▼

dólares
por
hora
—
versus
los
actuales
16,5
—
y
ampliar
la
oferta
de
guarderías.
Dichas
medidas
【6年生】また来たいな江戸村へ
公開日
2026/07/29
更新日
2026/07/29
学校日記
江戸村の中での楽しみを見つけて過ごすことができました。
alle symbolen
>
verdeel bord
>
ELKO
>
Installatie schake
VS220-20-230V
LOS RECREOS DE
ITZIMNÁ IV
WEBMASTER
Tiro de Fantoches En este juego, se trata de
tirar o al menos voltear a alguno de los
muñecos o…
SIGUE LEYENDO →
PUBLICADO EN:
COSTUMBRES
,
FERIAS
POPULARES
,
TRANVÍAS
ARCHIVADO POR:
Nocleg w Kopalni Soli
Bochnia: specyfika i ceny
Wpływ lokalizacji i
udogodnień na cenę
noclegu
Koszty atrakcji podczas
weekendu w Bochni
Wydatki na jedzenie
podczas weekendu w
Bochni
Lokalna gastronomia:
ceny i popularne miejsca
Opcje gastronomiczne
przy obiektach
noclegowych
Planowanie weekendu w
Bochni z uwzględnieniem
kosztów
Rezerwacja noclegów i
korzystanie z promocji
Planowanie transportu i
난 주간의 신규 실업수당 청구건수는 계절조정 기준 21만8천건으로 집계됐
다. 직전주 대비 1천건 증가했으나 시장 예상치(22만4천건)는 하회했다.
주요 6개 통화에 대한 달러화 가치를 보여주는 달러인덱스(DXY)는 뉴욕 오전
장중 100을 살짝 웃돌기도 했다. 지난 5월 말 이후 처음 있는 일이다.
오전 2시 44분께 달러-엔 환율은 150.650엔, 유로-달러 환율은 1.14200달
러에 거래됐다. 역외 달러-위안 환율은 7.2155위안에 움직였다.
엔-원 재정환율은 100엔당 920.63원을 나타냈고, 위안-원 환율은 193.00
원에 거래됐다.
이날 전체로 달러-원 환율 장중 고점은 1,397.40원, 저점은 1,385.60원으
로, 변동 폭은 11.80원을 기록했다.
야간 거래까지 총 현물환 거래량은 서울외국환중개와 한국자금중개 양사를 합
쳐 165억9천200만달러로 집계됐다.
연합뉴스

▲

=== What is being asked ===
Gather every line from the listing above in which the word "weekendu" appears.

=== Your response ===
weekendu w Bochni
podczas weekendu w
Planowanie weekendu w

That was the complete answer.